Determinants of Women Empowerment in Nepal: An OLS Analysis Using NLSS-IV Data
DOI:
https://doi.org/10.3126/pp.v13i1.94740Keywords:
assets, caste, Nepal, NLSS-IV, OLS regressions, women's empowermentAbstract
Since 2000, there has been marked improvement in women's empowerment in Nepal, but not in all areas. This paper analyses the Nepal Living Standards Survey IV (NLSS-IV, 2021-2022) to address the questions of which individual, household and contextual factors are associated with women's empowerment, and whether the same factors are associated with empowerment across different domains or associated with different forms of empowerment. Ordinary least squares (OLS) regressions with heteroskedasticity-robust standard errors are computed using a sample of 4,287 women aged 18 years or older, regressing four different indices corresponding respectively to educational achievement, economic participation, asset ownership and use of facilities, plus an exploratory composite index. Education has a large effect on economic participation (β = 0.412, p < 0.001) but a small and insignificant effect on asset ownership (β = 0.089, p = 0.142).
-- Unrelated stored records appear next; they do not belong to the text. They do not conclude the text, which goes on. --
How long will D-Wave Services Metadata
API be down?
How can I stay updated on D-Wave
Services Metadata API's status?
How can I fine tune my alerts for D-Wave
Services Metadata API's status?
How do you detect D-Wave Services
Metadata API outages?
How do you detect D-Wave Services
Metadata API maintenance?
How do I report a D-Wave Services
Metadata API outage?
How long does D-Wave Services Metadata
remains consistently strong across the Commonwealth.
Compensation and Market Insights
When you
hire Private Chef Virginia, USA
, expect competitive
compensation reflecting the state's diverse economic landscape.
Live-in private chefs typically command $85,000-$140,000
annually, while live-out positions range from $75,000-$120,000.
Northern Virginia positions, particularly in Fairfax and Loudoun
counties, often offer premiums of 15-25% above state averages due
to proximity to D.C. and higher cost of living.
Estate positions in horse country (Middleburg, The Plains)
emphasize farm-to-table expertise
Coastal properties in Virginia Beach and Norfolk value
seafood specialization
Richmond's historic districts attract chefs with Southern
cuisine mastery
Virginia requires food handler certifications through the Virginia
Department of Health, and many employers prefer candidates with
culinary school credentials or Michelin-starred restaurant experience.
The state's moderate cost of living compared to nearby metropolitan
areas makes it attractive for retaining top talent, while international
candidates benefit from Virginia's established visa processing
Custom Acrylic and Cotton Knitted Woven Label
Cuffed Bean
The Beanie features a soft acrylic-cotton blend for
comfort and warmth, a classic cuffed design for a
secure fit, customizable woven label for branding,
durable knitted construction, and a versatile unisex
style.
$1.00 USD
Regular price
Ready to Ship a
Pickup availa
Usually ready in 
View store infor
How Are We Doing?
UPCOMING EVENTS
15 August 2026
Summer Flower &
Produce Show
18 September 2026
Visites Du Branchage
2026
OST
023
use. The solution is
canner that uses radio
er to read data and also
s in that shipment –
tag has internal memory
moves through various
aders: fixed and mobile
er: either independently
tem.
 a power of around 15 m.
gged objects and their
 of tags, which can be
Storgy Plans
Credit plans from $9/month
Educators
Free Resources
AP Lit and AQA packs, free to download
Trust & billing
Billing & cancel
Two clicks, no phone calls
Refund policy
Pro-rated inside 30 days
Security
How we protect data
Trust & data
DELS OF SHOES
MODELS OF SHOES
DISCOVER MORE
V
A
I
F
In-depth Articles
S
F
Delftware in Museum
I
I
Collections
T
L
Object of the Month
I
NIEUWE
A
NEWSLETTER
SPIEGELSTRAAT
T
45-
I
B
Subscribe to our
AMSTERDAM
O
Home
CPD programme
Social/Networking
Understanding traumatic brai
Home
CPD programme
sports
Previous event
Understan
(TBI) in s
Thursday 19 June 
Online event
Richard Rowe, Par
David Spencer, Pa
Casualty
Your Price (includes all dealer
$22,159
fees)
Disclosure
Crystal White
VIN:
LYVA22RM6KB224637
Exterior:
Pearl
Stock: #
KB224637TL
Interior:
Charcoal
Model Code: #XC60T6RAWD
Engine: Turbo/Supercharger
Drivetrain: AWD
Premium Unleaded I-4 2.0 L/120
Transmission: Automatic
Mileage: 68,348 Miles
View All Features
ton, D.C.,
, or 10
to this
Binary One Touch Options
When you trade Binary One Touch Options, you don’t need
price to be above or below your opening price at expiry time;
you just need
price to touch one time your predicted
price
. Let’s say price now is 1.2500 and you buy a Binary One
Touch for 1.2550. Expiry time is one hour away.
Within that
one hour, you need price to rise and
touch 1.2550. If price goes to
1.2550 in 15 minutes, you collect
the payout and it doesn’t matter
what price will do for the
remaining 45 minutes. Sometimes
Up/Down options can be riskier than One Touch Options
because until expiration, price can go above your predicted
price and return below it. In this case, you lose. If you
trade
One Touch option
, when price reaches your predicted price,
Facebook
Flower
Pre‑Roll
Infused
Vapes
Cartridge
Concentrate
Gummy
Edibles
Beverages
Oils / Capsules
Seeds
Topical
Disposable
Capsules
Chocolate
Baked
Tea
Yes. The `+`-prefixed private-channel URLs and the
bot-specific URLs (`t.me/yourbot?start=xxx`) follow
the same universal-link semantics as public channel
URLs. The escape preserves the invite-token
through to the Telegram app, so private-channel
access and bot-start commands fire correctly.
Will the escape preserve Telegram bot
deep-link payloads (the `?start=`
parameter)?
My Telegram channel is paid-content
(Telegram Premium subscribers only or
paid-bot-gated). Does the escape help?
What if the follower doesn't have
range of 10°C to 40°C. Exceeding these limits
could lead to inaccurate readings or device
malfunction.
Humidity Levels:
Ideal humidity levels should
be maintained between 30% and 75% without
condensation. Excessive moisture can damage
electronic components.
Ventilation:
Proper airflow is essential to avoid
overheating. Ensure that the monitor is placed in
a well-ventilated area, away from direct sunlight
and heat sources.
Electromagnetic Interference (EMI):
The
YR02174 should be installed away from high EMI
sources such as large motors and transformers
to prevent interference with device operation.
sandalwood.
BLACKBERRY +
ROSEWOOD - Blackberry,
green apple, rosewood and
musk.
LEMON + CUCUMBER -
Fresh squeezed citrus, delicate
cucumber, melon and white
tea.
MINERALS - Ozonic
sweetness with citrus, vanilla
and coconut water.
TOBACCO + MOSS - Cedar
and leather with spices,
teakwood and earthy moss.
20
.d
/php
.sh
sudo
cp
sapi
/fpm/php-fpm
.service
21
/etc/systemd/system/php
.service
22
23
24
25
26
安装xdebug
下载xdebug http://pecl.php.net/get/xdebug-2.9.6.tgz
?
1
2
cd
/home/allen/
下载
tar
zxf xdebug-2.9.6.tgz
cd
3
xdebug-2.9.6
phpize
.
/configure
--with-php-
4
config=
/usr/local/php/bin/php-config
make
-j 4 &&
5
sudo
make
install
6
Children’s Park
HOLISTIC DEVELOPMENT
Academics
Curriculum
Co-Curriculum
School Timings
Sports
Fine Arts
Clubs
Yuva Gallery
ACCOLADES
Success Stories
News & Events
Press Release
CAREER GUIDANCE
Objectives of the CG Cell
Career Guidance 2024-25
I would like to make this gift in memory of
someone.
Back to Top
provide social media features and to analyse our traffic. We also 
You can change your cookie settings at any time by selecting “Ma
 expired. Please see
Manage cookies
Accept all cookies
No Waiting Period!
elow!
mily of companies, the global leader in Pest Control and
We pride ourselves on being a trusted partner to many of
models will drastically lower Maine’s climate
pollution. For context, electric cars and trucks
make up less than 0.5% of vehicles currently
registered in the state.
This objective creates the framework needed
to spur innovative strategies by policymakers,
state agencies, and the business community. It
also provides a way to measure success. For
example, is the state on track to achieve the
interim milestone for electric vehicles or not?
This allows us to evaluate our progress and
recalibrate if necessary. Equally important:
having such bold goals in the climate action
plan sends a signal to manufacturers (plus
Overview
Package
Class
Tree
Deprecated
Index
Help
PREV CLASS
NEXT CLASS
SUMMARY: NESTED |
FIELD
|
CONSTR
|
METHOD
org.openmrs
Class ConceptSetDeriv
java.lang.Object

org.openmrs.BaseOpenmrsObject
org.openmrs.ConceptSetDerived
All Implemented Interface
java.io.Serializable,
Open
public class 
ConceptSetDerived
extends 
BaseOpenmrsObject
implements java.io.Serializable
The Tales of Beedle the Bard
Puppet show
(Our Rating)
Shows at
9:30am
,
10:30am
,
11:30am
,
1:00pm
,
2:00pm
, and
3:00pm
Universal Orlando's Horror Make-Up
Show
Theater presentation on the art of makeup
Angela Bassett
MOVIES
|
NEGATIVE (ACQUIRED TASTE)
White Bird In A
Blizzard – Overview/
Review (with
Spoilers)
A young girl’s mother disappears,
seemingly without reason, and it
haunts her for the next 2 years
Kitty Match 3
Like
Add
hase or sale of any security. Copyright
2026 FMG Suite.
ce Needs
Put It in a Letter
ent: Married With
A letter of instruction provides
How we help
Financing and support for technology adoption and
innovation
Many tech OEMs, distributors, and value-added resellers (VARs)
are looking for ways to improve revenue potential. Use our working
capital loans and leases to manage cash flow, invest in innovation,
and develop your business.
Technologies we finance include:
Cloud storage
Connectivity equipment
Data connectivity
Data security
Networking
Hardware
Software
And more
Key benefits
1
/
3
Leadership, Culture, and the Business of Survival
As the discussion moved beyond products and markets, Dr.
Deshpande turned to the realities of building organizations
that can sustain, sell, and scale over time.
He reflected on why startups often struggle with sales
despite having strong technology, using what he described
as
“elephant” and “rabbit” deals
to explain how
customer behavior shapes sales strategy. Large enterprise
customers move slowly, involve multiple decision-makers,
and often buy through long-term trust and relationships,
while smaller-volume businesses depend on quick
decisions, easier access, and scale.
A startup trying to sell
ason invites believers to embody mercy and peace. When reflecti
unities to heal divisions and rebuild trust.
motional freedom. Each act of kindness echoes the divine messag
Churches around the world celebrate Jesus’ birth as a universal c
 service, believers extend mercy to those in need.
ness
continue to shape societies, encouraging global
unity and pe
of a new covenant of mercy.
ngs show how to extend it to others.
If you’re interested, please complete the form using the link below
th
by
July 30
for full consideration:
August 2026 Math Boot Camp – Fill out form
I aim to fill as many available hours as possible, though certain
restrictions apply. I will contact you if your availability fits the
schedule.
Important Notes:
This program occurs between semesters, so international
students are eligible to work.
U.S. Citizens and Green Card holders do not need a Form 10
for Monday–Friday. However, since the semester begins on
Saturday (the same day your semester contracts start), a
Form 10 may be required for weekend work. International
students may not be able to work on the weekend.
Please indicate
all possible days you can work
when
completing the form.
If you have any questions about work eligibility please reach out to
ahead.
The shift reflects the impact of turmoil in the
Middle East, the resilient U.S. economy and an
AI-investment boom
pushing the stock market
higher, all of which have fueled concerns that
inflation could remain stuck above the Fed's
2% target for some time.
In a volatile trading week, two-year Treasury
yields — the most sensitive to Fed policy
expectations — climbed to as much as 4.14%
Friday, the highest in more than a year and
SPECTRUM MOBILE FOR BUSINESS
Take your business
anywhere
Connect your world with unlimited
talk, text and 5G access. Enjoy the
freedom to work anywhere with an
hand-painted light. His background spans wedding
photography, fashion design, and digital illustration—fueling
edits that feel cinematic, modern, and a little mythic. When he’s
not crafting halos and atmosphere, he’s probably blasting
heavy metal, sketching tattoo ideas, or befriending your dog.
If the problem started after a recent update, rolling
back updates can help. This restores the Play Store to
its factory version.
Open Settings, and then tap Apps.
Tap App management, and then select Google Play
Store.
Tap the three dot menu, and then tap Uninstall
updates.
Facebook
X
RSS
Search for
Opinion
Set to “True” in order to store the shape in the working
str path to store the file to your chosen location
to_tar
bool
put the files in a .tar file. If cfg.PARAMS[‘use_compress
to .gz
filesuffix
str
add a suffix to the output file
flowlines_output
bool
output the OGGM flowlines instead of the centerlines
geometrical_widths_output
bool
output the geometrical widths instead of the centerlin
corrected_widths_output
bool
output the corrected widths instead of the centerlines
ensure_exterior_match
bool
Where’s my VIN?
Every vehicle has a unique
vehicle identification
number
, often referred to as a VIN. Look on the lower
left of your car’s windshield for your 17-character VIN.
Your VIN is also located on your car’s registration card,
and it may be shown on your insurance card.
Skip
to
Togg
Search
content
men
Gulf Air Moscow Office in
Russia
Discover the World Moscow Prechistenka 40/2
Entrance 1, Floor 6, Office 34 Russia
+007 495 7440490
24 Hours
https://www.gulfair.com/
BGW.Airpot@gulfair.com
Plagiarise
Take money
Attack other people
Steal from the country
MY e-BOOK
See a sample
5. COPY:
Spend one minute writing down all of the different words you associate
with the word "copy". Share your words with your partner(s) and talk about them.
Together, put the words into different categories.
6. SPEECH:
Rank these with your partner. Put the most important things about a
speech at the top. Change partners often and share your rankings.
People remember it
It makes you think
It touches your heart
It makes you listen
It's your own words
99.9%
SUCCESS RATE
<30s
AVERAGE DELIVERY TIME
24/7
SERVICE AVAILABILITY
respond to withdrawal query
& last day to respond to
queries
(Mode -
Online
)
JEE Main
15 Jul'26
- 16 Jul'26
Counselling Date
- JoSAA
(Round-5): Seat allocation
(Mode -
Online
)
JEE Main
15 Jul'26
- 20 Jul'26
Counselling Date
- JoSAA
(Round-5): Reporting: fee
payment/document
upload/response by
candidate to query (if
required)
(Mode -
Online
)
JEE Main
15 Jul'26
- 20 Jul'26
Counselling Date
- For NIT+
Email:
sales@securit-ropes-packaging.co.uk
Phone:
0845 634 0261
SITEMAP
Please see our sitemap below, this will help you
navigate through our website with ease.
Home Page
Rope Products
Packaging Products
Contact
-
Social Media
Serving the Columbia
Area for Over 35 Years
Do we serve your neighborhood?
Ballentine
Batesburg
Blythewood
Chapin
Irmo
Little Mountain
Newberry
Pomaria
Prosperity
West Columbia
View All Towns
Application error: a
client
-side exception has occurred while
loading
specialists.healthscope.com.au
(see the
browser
Living in urban areas exhibits the opposite pattern, with substantial premia for economic participation, asset ownership and facility access, but little impact on education. SCH women retain a large and significant disadvantage in economic empowerment and asset ownership even when education and household wealth are taken into account. Access to financial services is positively associated with economic empowerment but not with wealth. The implication is that a composite empowerment index masks domain-specific inequality: neither education leads to property ownership, nor financial access to wealth. Targeted reforms - assets-centred initiatives like changes in inheritance law, implementation of anti-discrimination policies and asset-building financial products - are likely to change empowerment levels more effectively than uniform measures.